Il s'ensuit que la suppression de cette prime en cas d'absence pour maladie revêt un caractère discriminatoire.
D'autre part le principe selon lequel la dispense par l'employeur de l'exécution du préavis ne peut avoir pour effet de priver le salarié des avantages dont il aurait bénéficié s'il avait continué à travailler pendant ledit préavis justifie l'octroi de la fraction de prime payable au terme du troisième mois de préavis de la salariée, fin février 2011.

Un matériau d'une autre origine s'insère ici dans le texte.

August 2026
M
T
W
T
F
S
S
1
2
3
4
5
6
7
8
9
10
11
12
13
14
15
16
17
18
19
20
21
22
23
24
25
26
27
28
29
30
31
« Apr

Il convient en conséquence de confirmer le jugement en ce qu'il a retenu le bien-fondé de la demande en son principe, de l'infirmer en ce qui concerne son montant, et d'accorder à Madame [K] [B] la somme de 1725,50 € correspondant à la fraction échue au 31 août 2010 de 862,25 € afférente au 1er semestre 2010 et à la fraction échue le 28 février 2011 afférente au 2ème semestre 2010 d'un montant équivalent.

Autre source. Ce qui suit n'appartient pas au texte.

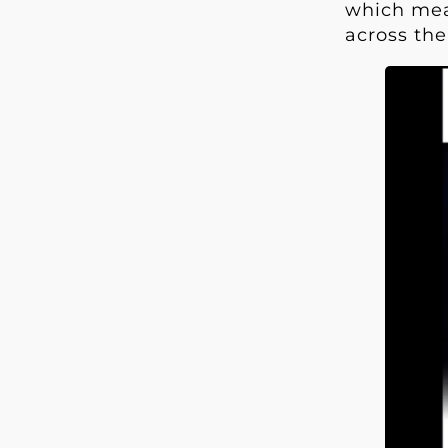
which mean
across the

Sur les dépens et les frais irrépétibles
Madame [K] [B] succombant pour la majeure part supportera les dépens d'appel.
L'équité ne commande pas de faire application des dispositions de l'article 700 du code de procédure civile au profit de l'intimée.
P A R C E S M O T I F S
La cour, chambre sociale, statuant publiquement, par arrêt contradictoire, après en avoir délibéré conformément à la loi,
Confirme le jugement rendu le 13 avril 2012 par le conseil de prud'hommes de Besançon en toutes ses dispositions à l'exception de celle relative au montant de la prime de performance due à la salariée et au point de départ des intérêts légaux ;
Statuant à nouveau sur ces chefs de demandes :
Condamne la SAIEMB Logement à payer à Madame [K] [B] la somme de mille sept cent vingt-cinq euros et cinquante centimes (1725,50 €) à titre de prime de performance pour l'année 2010 (1er et deuxième semestre) ;
Vu l'article 1153 du code civil,
Dit que les intérêts au taux légal courront sur les sommes allouées à Madame [K] [B] à compter du 7 mars 2011, date de la notification de sa requête prud'homale à l'employeur valant mise en demeure ;
Y ajoutant,
Condamne Madame [K] [B] aux dépens d'appel ;
Dit n'y avoir lieu de faire application des dispositions de l'article 700 du code de procédure civile.
Ledit arrêt a été prononcé par mise à disposition au greffe le huit octobre deux mille treize et signé par Madame Véronique LAMBOLEY-CUNEY, Conseiller, en remplacement du Président de chambre empêché, et Mademoiselle Ghyslaine MAROLLES, Greffier.